Special Issue on: CSS 2018 Smart Monitoring and Protection of Data-Intensive Cyber-Physical Critical Infrastructures

• Security in the internet of things: botnet detection in software-defined networks by deep learning techniques  
  by Ivan Letteri, Giuseppe Della Penna, Giovanni De Gasperis 
  Abstract: The diffusion of the Internet of Things (IoT) is making cyber-physical smart devices an element of everyone's life, but also exposing them to malware designed for conventional web applications, such as botnets. Botnets are one of the most widespread and dangerous malwares, so their detection is an important task.
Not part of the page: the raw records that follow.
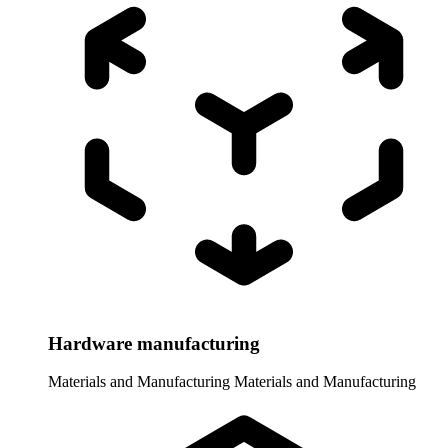
Hardware manufacturing
Materials and Manufacturing
Materials and Manufacturing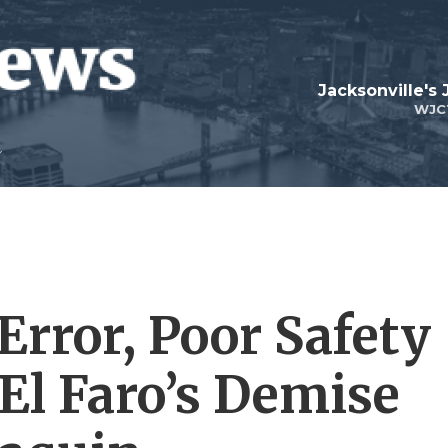
Jacksonville's
WJC
Error, Poor Safety
El Faro’s Demise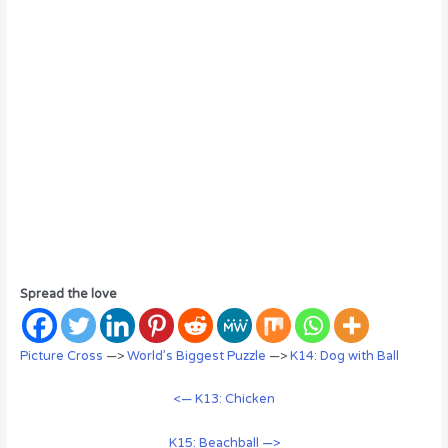
Spread the love
Picture Cross
—>
World’s Biggest Puzzle
—>
K14: Dog with Ball
<— K13: Chicken
K15: Beachball —>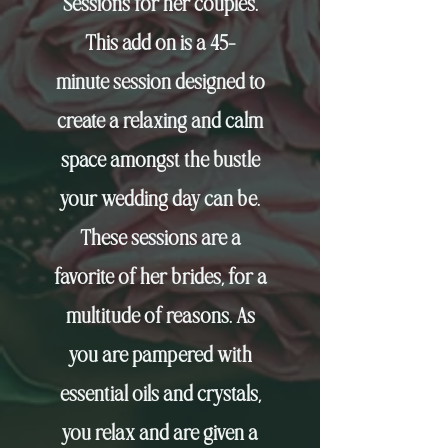
Sessions for her couples.
This add on is a
45-
minute
session designed to
create a relaxing and calm
space amongst the bustle
your wedding day can be.
These sessions are a
favorite of her brides, for a
multitude of reasons. As
you are pampered with
essential
oils and crystals,
you relax and are given a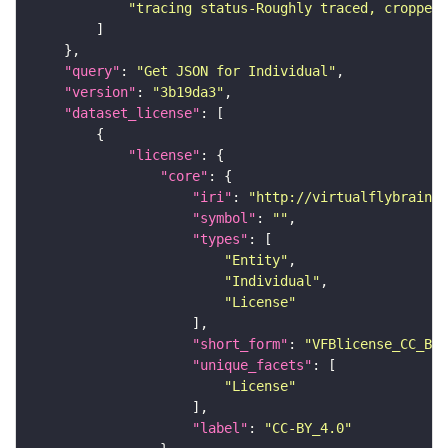
"tracing status-Roughly traced, cropped-
"query"
: 
"Get JSON for Individual"
"version"
: 
"3b19da3"
"dataset_license"
"license"
"core"
"iri"
: 
"http://virtualflybrain.o
"symbol"
: 
""
"types"
"Entity"
"Individual"
"License"
"short_form"
: 
"VFBlicense_CC_BY_
"unique_facets"
"License"
"label"
: 
"CC-BY_4.0"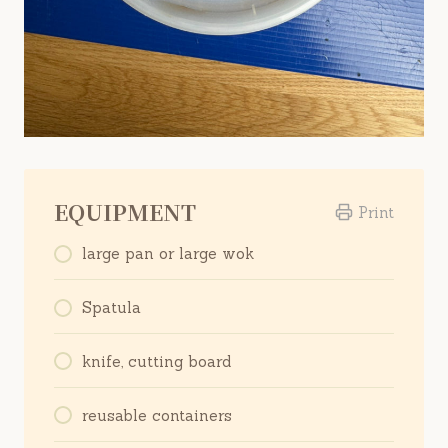
EQUIPMENT
Print
large pan or large wok
Spatula
knife, cutting board
reusable containers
Many works in this context exploit general malware detection techniques and rely on old or biased traffic samples, making their results not completely reliable. Moreover, software-defined networking (SDN), which is increasingly replacing conventional networking, especially in the IoT, limits the features that can be used to detect botnets. We propose a botnet detection methodology based on deep learning techniques, tested on a new, SDN-specific dataset with a high (up to 97%) classification accuracy. Our algorithms have been implemented on two state-of-the-art frameworks, i.e., Keras and TensorFlow, so we are confident that our results are reliable and easily reproducible.
  Keywords: cyber-physical devices; internet of things; software-defined networking; botnet detection; machine learning; neural networks; deep learning; network security.
  DOI: 10.1504/IJHPCN.2019.10026769